→ **TASK DESCRIPTION**: If a picture appears in the records, leave it out and transcribe the rest exactly.

(Page images and extracted text)
════════
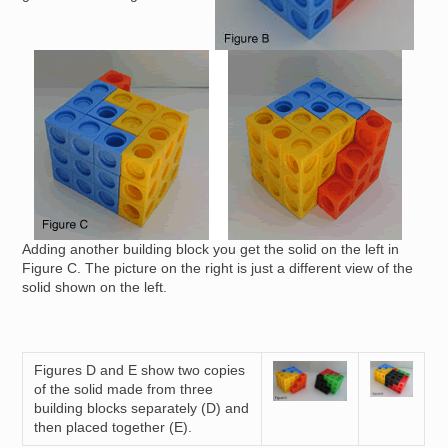
Image
Adding another building block you get the solid on the left in
Figure C. The picture on the right is just a different view of the
solid shown on the left.
Figures D and E show two copies
Image
Image
of the solid made from three
building blocks separately (D) and
then placed together (E).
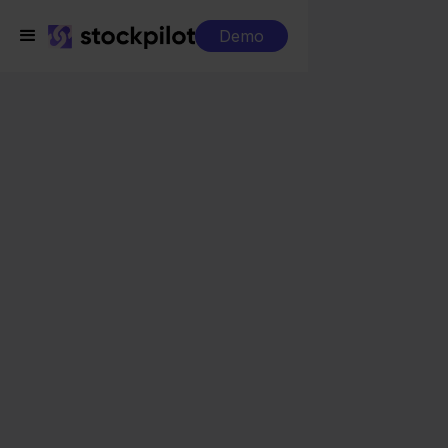
Demo
Integrations
Decathlon + CCV Shop
Decathlon + CCV Shop
Seamless integrations
All-in-one dashboard
Simplified order management
Control over your purchasing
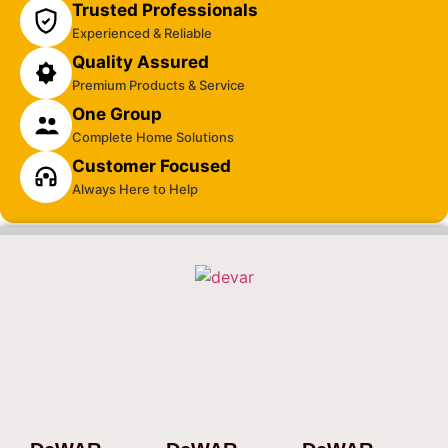
Trusted Professionals
Experienced & Reliable
Quality Assured
Premium Products & Service
One Group
Complete Home Solutions
Customer Focused
Always Here to Help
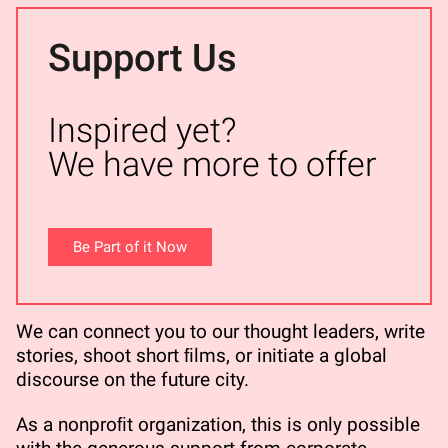
Support Us
Inspired yet?
We have more to offer
Be Part of it Now
We can connect you to our thought leaders, write
stories, shoot short ﬁlms, or initiate a global
discourse on the future city.
As a nonproﬁt organization, this is only possible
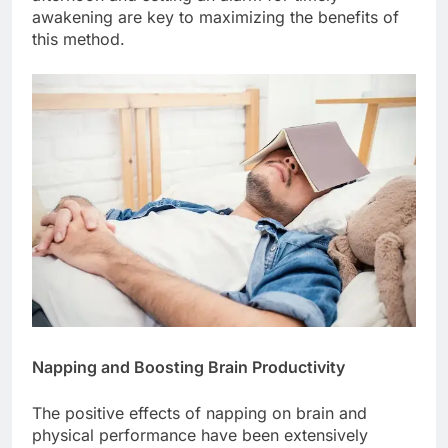
awakening are key to maximizing the benefits of
this method.
Napping and Boosting Brain Productivity
The positive effects of napping on brain and
physical performance have been extensively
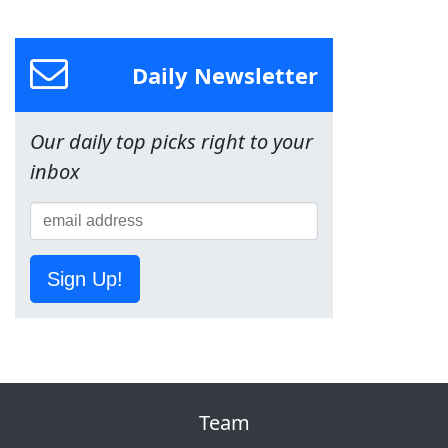
Daily Newsletter
Our daily top picks right to your
inbox
Sign Up!
Team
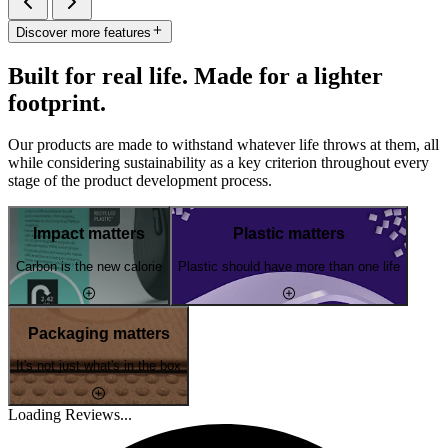
Discover more features
Built for real life. Made for a lighter
footprint.
Our products are made to withstand whatever life throws at them, all
while considering sustainability as a key criterion throughout every
stage of the product development process.
Impact matters
Plastic matters
Carbon is the new calorie
Plastic should have more than one life
Packaging matters
It's not just what's in the box
Loading Reviews...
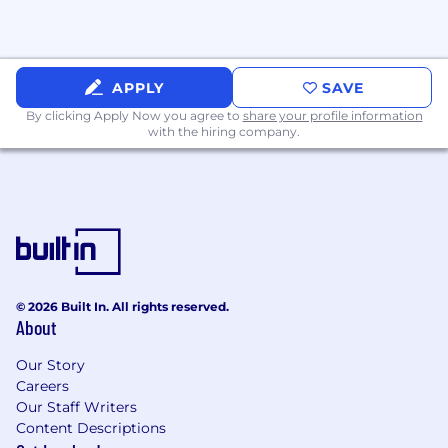
APPLY
SAVE
By clicking Apply Now you agree to
share your profile information
with the hiring company.
© 2026 Built In. All rights reserved.
About
Our Story
Careers
Our Staff Writers
Content Descriptions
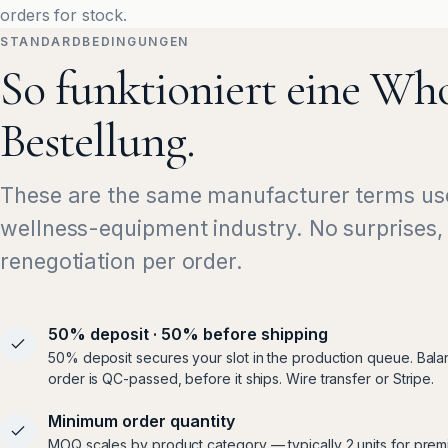
orders for stock.
STANDARDBEDINGUNGEN
So funktioniert eine Who
Bestellung.
These are the same manufacturer terms us
wellness-equipment industry. No surprises,
renegotiation per order.
50% deposit · 50% before shipping
50% deposit secures your slot in the production queue. Bala
order is QC-passed, before it ships. Wire transfer or Stripe.
Minimum order quantity
MOQ scales by product category — typically 2 units for prem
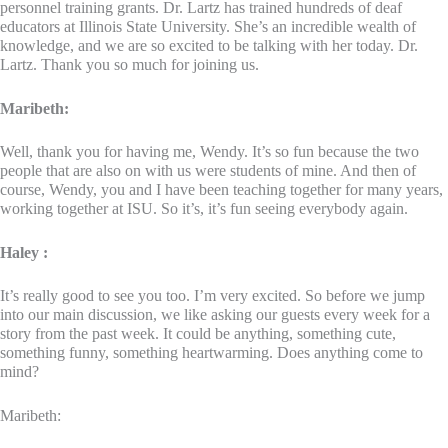
personnel training grants. Dr. Lartz has trained hundreds of deaf
educators at Illinois State University. She’s an incredible wealth of
knowledge, and we are so excited to be talking with her today. Dr.
Lartz. Thank you so much for joining us.
Maribeth:
Well, thank you for having me, Wendy. It’s so fun because the two
people that are also on with us were students of mine. And then of
course, Wendy, you and I have been teaching together for many years,
working together at ISU. So it’s, it’s fun seeing everybody again.
Haley :
It’s really good to see you too. I’m very excited. So before we jump
into our main discussion, we like asking our guests every week for a
story from the past week. It could be anything, something cute,
something funny, something heartwarming. Does anything come to
mind?
Maribeth:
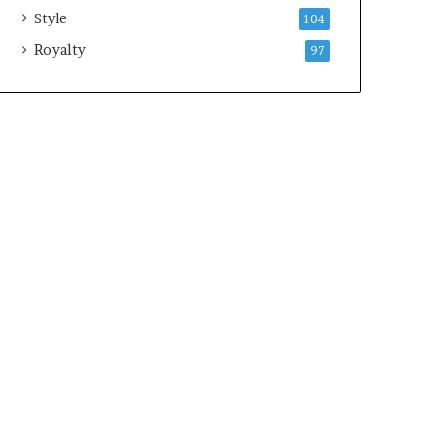
Style
104
Royalty
97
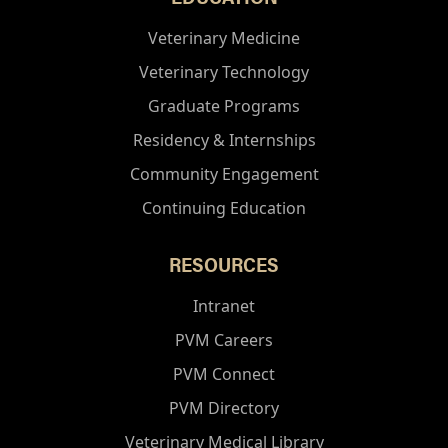
Veterinary Medicine
Veterinary Technology
Graduate Programs
Residency & Internships
Community Engagement
Continuing Education
RESOURCES
Intranet
PVM Careers
PVM Connect
PVM Directory
Veterinary Medical Library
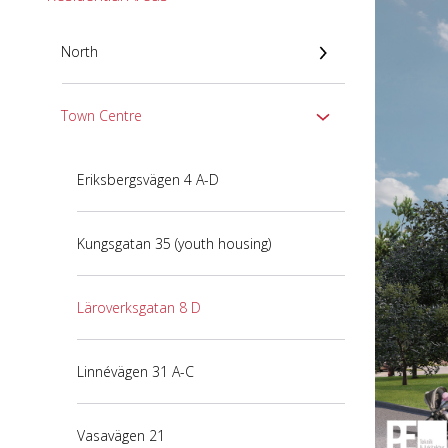
North
Town Centre
Eriksbergsvägen 4 A-D
Kungsgatan 35 (youth housing)
Läroverksgatan 8 D
Linnévägen 31 A-C
Vasavägen 21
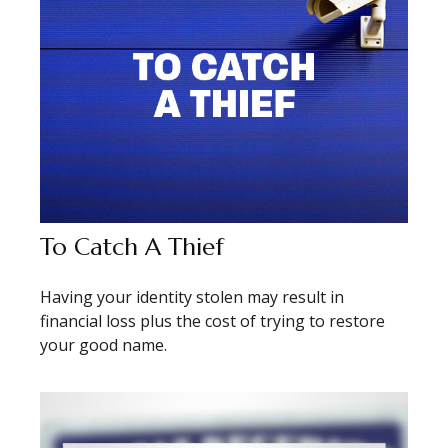
To Catch A Thief
Having your identity stolen may result in
financial loss plus the cost of trying to restore
your good name.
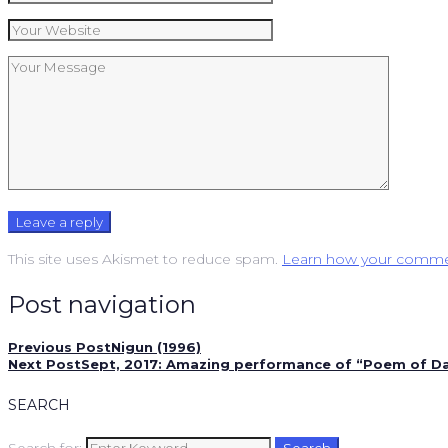
This site uses Akismet to reduce spam.
Learn how your commen
Post navigation
Previous Post
Nigun (1996)
Next Post
Sept, 2017: Amazing performance of “Poem of Daw
SEARCH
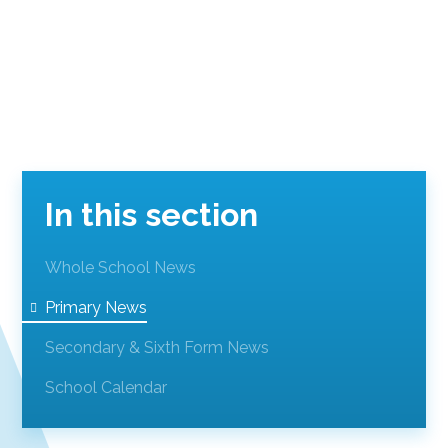
In this section
Whole School News
Primary News
Secondary & Sixth Form News
School Calendar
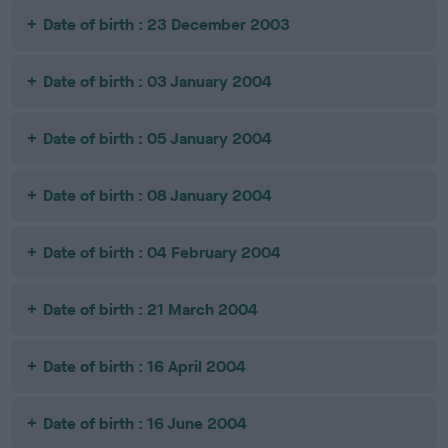
Date of birth : 23 December 2003
Date of birth : 03 January 2004
Date of birth : 05 January 2004
Date of birth : 08 January 2004
Date of birth : 04 February 2004
Date of birth : 21 March 2004
Date of birth : 16 April 2004
Date of birth : 16 June 2004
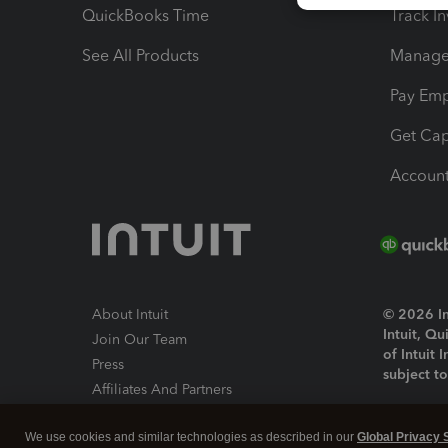
QuickBooks Time
Track I
See All Products
Manage 
Pay Em
Get Cap
Account
About Intuit
© 2026 Int
Intuit, Q
Join Our Team
of Intuit 
Press
subject t
Affiliates And Partners
Software And Licenses
By access
We use cookies and similar technologies as described in our
Global Privacy 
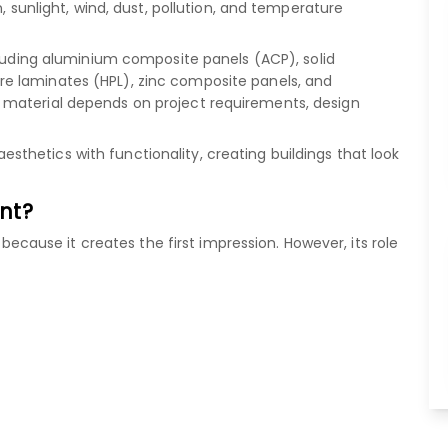
, sunlight, wind, dust, pollution, and temperature
luding
aluminium composite panels (ACP)
,
solid
re laminates (HPL)
,
zinc composite panels
, and
 material depends on project requirements, design
hetics with functionality, creating buildings that look
nt?
" because it creates the first impression. However, its role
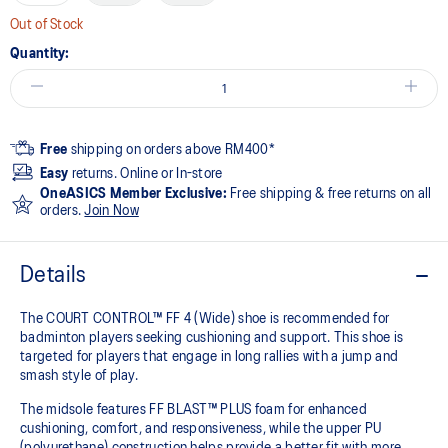
Out of Stock
Quantity:
Free
shipping on orders above RM400*
Easy
returns. Online or In-store
OneASICS Member Exclusive:
Free shipping & free returns on all
orders.
Join Now
Details
The COURT CONTROL™ FF 4 (Wide) shoe is recommended for
badminton players seeking cushioning and support. This shoe is
targeted for players that engage in long rallies with a jump and
smash style of play.
The midsole features FF BLAST™ PLUS foam for enhanced
cushioning, comfort, and responsiveness, while the upper PU
(polyurethane) construction helps provide a better fit with more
════════
→ **RESULT FOR THIS EXERCISE**:
Image
Adding another building block you get the solid on the left in
Figure C. The picture on the right is just a different view of the
solid shown on the left.
Figures D and E show two copies
Image
Image
of the solid made from three
building blocks separately (D) and
then placed together (E).
Demo
Integrations
Decathlon + CCV Shop
Decathlon + CCV Shop
Seamless integrations
All-in-one dashboard
Simplified order management
Control over your purchasing
Trusted Professionals
Experienced & Reliable
Quality Assured
Premium Products & Service
One Group
Complete Home Solutions
Customer Focused
Always Here to Help
Support Us
Inspired yet?
We have more to offer
Be Part of it Now
We can connect you to our thought leaders, write
stories, shoot short ﬁlms, or initiate a global
discourse on the future city.
As a nonproﬁt organization, this is only possible
awakening are key to maximizing the benefits of
this method.
Napping and Boosting Brain Productivity
The positive effects of napping on brain and
physical performance have been extensively
Daily Newsletter
Our daily top picks right to your
inbox
Sign Up!
Team
Discover more features
Built for real life. Made for a lighter
footprint.
Our products are made to withstand whatever life throws at them, all
while considering sustainability as a key criterion throughout every
stage of the product development process.
Impact matters
Plastic matters
Carbon is the new calorie
Plastic should have more than one life
Packaging matters
It's not just what's in the box
Loading Reviews...
APPLY
SAVE
By clicking Apply Now you agree to
share your profile information
with the hiring company.
© 2026 Built In. All rights reserved.
About
Our Story
Careers
Our Staff Writers
Content Descriptions
orders for stock.
STANDARDBEDINGUNGEN
So funktioniert eine Who
Bestellung.
These are the same manufacturer terms us
wellness-equipment industry. No surprises,
renegotiation per order.
50% deposit · 50% before shipping
50% deposit secures your slot in the production queue. Bala
order is QC-passed, before it ships. Wire transfer or Stripe.
Minimum order quantity
MOQ scales by product category — typically 2 units for prem
personnel training grants. Dr. Lartz has trained hundreds of deaf
educators at Illinois State University. She’s an incredible wealth of
knowledge, and we are so excited to be talking with her today. Dr.
Lartz. Thank you so much for joining us.
Maribeth:
Well, thank you for having me, Wendy. It’s so fun because the two
people that are also on with us were students of mine. And then of
course, Wendy, you and I have been teaching together for many years,
working together at ISU. So it’s, it’s fun seeing everybody again.
Haley :
It’s really good to see you too. I’m very excited. So before we jump
into our main discussion, we like asking our guests every week for a
story from the past week. It could be anything, something cute,
something funny, something heartwarming. Does anything come to
mind?
Maribeth:
Style
104
Royalty
97
Veterinary Medicine
Veterinary Technology
Graduate Programs
Residency & Internships
Community Engagement
Continuing Education
RESOURCES
Intranet
PVM Careers
PVM Connect
PVM Directory
Veterinary Medical Library
North
Town Centre
Eriksbergsvägen 4 A-D
Kungsgatan 35 (youth housing)
Läroverksgatan 8 D
Linnévägen 31 A-C
Vasavägen 21
To Catch A Thief
Having your identity stolen may result in
financial loss plus the cost of trying to restore
your good name.
This site uses Akismet to reduce spam.
Learn how your commen
Post navigation
Previous Post
Nigun (1996)
Next Post
Sept, 2017: Amazing performance of “Poem of Daw
SEARCH
In this section
Whole School News
Primary News
Secondary & Sixth Form News
School Calendar
Date of birth : 23 December 2003
Date of birth : 03 January 2004
Date of birth : 05 January 2004
Date of birth : 08 January 2004
Date of birth : 04 February 2004
Date of birth : 21 March 2004
Date of birth : 16 April 2004
Date of birth : 16 June 2004
QuickBooks Time
Track I
See All Products
Manage 
Pay Em
Get Cap
Account
About Intuit
© 2026 Int
Intuit, Q
Join Our Team
of Intuit 
Press
subject t
Affiliates And Partners
Software And Licenses
By access
We use cookies and similar technologies as described in our
Global Privacy 
, sunlight, wind, dust, pollution, and temperature
luding
aluminium composite panels (ACP)
,
solid
re laminates (HPL)
,
zinc composite panels
, and
 material depends on project requirements, design
hetics with functionality, creating buildings that look
nt?
" because it creates the first impression. However, its role
Out of Stock
Quantity:
Free
shipping on orders above RM400*
Easy
returns. Online or In-store
OneASICS Member Exclusive:
Free shipping & free returns on all
orders.
Join Now
Details
The COURT CONTROL™ FF 4 (Wide) shoe is recommended for
badminton players seeking cushioning and support. This shoe is
targeted for players that engage in long rallies with a jump and
smash style of play.
The midsole features FF BLAST™ PLUS foam for enhanced
cushioning, comfort, and responsiveness, while the upper PU
(polyurethane) construction helps provide a better fit with more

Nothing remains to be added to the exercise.